Work task: For the word "ALCOHOL", state how many lines of the data include it. Respond with the number only.

(Extracted data begins)

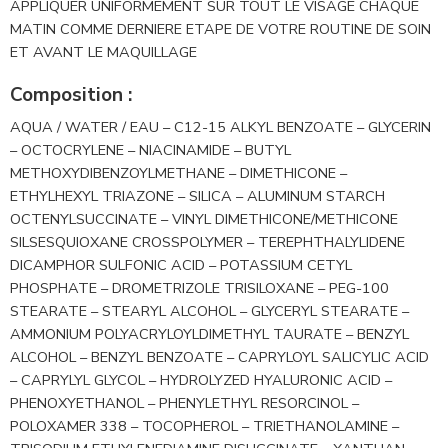
APPLIQUER UNIFORMEMENT SUR TOUT LE VISAGE CHAQUE
MATIN COMME DERNIERE ETAPE DE VOTRE ROUTINE DE SOIN
ET AVANT LE MAQUILLAGE
Composition :
AQUA / WATER / EAU – C12-15 ALKYL BENZOATE – GLYCERIN
– OCTOCRYLENE – NIACINAMIDE – BUTYL
METHOXYDIBENZOYLMETHANE – DIMETHICONE –
ETHYLHEXYL TRIAZONE – SILICA – ALUMINUM STARCH
OCTENYLSUCCINATE – VINYL DIMETHICONE/METHICONE
SILSESQUIOXANE CROSSPOLYMER – TEREPHTHALYLIDENE
DICAMPHOR SULFONIC ACID – POTASSIUM CETYL
PHOSPHATE – DROMETRIZOLE TRISILOXANE – PEG-100
STEARATE – STEARYL ALCOHOL – GLYCERYL STEARATE –
AMMONIUM POLYACRYLOYLDIMETHYL TAURATE – BENZYL
ALCOHOL – BENZYL BENZOATE – CAPRYLOYL SALICYLIC ACID
– CAPRYLYL GLYCOL – HYDROLYZED HYALURONIC ACID –
PHENOXYETHANOL – PHENYLETHYL RESORCINOL –
POLOXAMER 338 – TOCOPHEROL – TRIETHANOLAMINE –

(Extracted data ends)

Your solution: 2